Veröffentlicht am 03.12.2021
beobachten
merken

Index

10/01 Bundes-Verfassungsgesetz (B-VG)
10/07 Verwaltungsgerichtshof

Norm

B-VG Art133 Abs4
VwGG §28 Abs3
VwGG §34 Abs1

Betreff

Der Verwaltungsgerichtshof hat durch die Vorsitzende Vizepräsidentin Dr.in Sporrer sowie den Hofrat Mag. Nedwed und die Hofrätin Dr.in Gröger als Richterinnen und Richter, unter Mitwirkung des Schriftführers Mag. Wuketich, über die Revision des Bundesamts für Fremdenwesen und Asyl in 1030 Wien, Modecenterstraße 22, gegen das am 27. November 2020 verkündete und am 7. Jänner 2021 schriftlich ausgefertigte Erkenntnis des Bundesverwaltungsgerichtes, W218 2188087-1/21E, betreffend eine Asylangelegenheit (mitbeteiligte Partei: M S), den Beschluss gefasst:

Spruch

Die Revision wird zurückgewiesen.

Begründung

1        Der Mitbeteiligte, ein Staatsangehöriger Afghanistans, stellte am 29. Dezember 2015 einen Antrag auf internationalen Schutz, den er zusammengefasst damit begründete, Afghanistan aus Angst vor einer Rekrutierung durch die Taliban verlassen zu haben.

2        Das Bundesamt für Fremdenwesen und Asyl (BFA) wies diesen Antrag mit Bescheid vom 31. Jänner 2018 sowohl hinsichtlich der Zuerkennung des Status des Asylberechtigten als auch eines subsidiär Schutzberechtigten ab, erteilte keinen Aufenthaltstitel gemäß § 57 Asylgesetz 2005, erließ gegen den Mitbeteiligten eine Rückkehrentscheidung, stellte fest, dass seine Abschiebung nach Afghanistan zulässig sei und legte eine Frist für die freiwillige Ausreise fest.

3        Der dagegen erhobenen Beschwerde des Mitbeteiligten gab das Bundesverwaltungsgericht (BVwG) nach Durchführung einer mündlichen Verhandlung mit dem angefochtenen Erkenntnis statt.
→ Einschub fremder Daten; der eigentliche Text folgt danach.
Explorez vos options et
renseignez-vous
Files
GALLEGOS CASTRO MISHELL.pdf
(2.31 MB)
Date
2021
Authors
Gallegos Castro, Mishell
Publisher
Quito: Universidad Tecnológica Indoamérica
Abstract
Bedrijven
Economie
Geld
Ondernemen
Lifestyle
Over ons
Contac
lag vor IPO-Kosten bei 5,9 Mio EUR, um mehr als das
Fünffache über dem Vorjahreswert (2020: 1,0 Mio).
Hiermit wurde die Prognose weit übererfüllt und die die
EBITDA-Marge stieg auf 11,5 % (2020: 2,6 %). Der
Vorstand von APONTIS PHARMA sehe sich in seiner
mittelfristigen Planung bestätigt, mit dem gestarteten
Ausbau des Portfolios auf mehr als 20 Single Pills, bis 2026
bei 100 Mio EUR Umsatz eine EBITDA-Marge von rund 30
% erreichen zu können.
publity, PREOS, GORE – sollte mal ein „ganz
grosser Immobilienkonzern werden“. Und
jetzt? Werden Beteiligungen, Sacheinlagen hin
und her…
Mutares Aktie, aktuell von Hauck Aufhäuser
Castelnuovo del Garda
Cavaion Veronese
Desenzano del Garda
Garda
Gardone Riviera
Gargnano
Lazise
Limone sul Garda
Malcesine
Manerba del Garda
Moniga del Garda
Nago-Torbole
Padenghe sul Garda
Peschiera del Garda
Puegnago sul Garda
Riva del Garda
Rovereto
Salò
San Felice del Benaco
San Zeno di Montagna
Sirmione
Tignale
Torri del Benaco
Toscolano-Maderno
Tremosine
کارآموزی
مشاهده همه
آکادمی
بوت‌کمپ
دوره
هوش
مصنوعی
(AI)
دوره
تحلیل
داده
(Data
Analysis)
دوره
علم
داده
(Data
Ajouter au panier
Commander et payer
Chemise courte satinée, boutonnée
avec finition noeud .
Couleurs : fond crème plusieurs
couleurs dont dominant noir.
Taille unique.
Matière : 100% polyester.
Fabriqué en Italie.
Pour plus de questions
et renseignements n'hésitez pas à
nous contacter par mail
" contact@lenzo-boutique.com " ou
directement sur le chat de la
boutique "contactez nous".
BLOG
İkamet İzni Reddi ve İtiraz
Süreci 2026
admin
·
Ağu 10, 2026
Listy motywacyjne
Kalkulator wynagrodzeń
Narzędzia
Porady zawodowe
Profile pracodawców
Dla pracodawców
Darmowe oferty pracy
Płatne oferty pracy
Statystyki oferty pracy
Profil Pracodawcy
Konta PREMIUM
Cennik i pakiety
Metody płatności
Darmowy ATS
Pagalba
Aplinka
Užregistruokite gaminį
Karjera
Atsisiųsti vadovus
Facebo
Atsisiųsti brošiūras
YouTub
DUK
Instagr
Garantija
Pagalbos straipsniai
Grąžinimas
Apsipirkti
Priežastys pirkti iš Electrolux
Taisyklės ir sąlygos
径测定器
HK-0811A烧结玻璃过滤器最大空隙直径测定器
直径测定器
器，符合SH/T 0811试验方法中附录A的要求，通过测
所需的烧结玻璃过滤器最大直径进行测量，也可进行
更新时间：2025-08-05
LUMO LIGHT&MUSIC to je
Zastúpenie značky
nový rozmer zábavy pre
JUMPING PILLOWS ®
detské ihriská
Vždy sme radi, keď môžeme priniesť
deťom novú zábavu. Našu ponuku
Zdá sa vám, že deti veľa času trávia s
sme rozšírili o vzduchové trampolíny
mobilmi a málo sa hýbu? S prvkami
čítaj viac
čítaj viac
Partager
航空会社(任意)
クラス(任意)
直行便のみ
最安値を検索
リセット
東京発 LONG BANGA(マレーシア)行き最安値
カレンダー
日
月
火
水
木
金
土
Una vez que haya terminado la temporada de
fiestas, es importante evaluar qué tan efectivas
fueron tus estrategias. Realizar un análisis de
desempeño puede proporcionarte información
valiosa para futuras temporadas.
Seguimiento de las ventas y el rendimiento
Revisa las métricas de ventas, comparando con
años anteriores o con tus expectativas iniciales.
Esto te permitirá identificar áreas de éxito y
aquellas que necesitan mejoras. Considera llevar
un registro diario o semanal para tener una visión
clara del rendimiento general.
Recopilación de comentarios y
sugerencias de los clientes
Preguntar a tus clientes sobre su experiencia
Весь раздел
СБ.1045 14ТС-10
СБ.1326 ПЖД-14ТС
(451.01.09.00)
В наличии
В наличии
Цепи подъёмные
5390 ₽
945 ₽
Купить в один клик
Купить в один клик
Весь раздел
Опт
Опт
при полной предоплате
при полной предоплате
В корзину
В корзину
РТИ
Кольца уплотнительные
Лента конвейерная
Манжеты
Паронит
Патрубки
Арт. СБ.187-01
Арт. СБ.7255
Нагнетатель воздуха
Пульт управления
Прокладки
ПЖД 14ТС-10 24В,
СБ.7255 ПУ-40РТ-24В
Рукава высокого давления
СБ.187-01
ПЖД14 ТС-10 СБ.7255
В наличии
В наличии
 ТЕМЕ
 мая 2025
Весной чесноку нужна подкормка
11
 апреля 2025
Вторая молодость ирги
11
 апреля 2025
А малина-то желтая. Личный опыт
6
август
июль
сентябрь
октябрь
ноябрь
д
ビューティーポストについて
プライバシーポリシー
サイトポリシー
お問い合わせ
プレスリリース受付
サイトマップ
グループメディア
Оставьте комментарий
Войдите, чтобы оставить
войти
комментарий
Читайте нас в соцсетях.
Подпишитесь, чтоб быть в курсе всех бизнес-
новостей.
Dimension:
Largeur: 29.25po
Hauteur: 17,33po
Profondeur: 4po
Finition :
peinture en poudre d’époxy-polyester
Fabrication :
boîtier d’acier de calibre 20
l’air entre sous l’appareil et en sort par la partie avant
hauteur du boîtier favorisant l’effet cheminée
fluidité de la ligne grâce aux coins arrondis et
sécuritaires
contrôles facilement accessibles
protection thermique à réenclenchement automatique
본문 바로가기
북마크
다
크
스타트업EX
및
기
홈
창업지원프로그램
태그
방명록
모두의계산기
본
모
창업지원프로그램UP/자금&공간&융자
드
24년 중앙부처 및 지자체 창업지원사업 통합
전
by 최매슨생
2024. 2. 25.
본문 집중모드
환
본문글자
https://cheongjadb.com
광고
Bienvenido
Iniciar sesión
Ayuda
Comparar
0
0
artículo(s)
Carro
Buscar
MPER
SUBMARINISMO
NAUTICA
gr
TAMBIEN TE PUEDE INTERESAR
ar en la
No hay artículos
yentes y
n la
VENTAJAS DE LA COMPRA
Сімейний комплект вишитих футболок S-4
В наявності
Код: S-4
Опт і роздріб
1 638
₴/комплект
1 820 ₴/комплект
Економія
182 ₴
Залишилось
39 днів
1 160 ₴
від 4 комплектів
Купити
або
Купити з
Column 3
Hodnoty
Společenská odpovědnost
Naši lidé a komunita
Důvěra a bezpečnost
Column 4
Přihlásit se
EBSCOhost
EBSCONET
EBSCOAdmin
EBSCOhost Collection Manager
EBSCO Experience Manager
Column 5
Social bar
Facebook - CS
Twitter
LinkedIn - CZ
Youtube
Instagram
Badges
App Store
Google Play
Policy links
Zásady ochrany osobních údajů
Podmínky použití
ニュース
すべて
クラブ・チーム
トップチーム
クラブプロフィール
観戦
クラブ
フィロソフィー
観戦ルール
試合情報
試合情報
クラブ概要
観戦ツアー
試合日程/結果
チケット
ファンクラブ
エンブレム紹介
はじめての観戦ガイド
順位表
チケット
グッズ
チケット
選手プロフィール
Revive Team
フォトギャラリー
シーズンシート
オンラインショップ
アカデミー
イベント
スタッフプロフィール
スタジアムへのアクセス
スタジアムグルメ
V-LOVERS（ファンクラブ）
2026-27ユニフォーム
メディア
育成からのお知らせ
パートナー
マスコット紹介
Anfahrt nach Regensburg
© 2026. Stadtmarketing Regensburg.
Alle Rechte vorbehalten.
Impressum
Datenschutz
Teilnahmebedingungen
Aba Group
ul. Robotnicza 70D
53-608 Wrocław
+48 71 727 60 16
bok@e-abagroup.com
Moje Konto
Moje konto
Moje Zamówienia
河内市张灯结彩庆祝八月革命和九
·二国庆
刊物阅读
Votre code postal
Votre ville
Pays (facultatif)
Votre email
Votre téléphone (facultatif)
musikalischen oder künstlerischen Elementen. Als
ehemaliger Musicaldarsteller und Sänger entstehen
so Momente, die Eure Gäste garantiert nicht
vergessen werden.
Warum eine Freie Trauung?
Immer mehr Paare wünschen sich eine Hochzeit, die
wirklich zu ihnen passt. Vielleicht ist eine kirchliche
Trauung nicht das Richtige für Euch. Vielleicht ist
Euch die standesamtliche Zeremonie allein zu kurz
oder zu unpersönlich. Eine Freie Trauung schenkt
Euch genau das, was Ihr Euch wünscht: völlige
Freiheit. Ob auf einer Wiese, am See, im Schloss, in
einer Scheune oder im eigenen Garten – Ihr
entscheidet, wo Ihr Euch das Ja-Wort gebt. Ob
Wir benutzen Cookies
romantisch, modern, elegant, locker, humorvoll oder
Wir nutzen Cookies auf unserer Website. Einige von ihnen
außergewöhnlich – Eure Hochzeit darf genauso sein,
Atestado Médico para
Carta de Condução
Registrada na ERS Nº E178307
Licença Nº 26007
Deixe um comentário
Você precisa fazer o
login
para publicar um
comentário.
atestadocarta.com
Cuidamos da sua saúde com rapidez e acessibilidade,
Es erkannte dem Mitbeteiligten den Status des Asylberechtigten auf zunächst drei Jahre befristet zu und stellte fest, dass ihm kraft Gesetzes die Flüchtlingseigenschaft zukomme. Die Revision erklärte es gemäß Art. 133 Abs. 4 B-VG für nicht zulässig.

4        Begründend führte das BVwG aus, der Mitbeteiligte habe eine asylrelevante Verfolgung durch die Taliban glaubhaft machen können. Er habe glaubhaft und schlüssig darlegen können, dass sein Vater von den Taliban der Spionage verdächtigt worden und somit ein vorrangiges Ziel der Taliban gewesen sei. Er habe seine Entführung, die Erlebnisse in der Gefangenschaft und die Umstände seiner Flucht nachvollziehbar dargelegt. Es sei nach seiner Schilderung davon auszugehen, dass er einer Verfolgung durch die Taliban ausgesetzt war und als Ungläubiger, der sich gegen die Taliban zur Wehr gesetzt habe, noch sein könnte. Eine innerstaatliche Fluchtalternative stehe ihm nicht offen, weil die einschlägigen UNHCR-Richtlinien von einem geografisch großen Wirkungsradius der Taliban berichteten und davon ausgingen, dass es innerhalb des Landes keine Möglichkeit gebe, sich ihnen zu entziehen. Hinzu käme, dass sein Cousin vermutlich ein Talibanmitglied sei, der ihn bei Rückkehr nach Afghanistan an die Taliban verraten könnte.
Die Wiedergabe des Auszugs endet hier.